The rhetoric from across the Atlantic has been characteristically loud. “A World Cup for them, not us,” declared one American official, as the United States imposed sweeping travel bans on several nations including the UK. The message was clear: America is pulling up the drawbridge. But here in Britain, a quieter, more revealing story is unfolding. Our own open-border diplomacy, often derided as naive or weak, suddenly looks like a masterclass in strategic humanity.
Let’s start with the human cost. For the British families who have been planning trips to see relatives in the US for months, the ban has been a devastating blow. I spoke to Sarah, a teacher from Leeds, whose elderly mother lives in Florida. “We haven’t seen her in two years,” she told me, her voice cracking. “Now we’re told we’re not welcome. It feels like we’re being punished for something.” Across the country, similar stories abound. The ban doesn’t just disrupt holiday plans; it severs the fragile threads that keep families connected across borders.

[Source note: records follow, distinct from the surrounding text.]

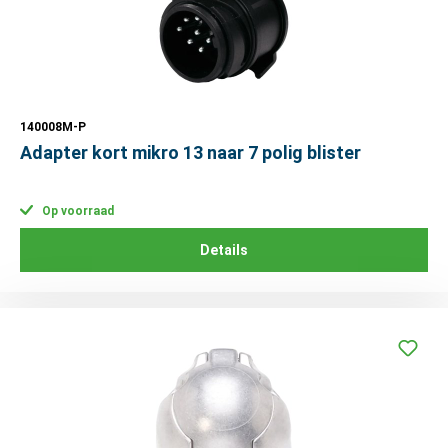
140008M-P
Adapter kort mikro 13 naar 7 polig blister
Op voorraad
Details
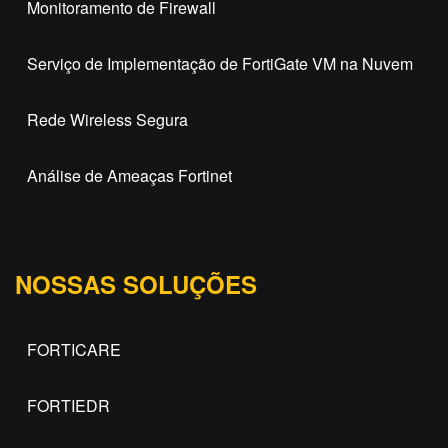
Monitoramento de Firewall
Serviço de Implementação de FortiGate VM na Nuvem
Rede Wireless Segura
Análise de Ameaças Fortinet
NOSSAS SOLUÇÕES
FORTICARE
FORTIEDR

And what of the cultural shift? America has long sold itself as the land of opportunity, a beacon for the world’s tired and poor. But this isolationist posture chips away at that image. Here in the UK, we have a different tradition. Our open-border approach, despite its flaws, reflects a belief that engagement beats exclusion. During the pandemic, we kept roads open for trade and travel, even when it was politically unpopular. That pragmatism is now paying off. While US officials talk of “them and us”, British diplomats are quietly negotiating visa waivers and student exchanges. The result? A diplomatic landscape where we remain connected, not cut off.
Class dynamics play a part, too. Travel bans disproportionately harm the less wealthy. The rich can afford private jets or second passports. But for the working-class family in Birmingham hoping to visit cousins in New York, the ban is a wall. The British approach is not perfect, but it at least attempts to level the playing field. Our visa system may be bureaucratic, but it rarely slams the door entirely.
There is a lesson here. In a world of rising nationalism, open borders are a luxury we cannot afford to lose. The US ban, cloaked in security rhetoric, is ultimately a confession of weakness. It says: we cannot manage the complexities of a connected world, so we will hide. Britain, by contrast, has chosen to manage those complexities with a messy, imperfect openness. And that, I argue, is the truer strength.
As the World Cup approaches, and fans plan to travel, the contrast will only sharpen. Will they go to a country that welcomes them or one that turns them away? The answer is already clear. The US may have the louder voice, but Britain has the wiser policy.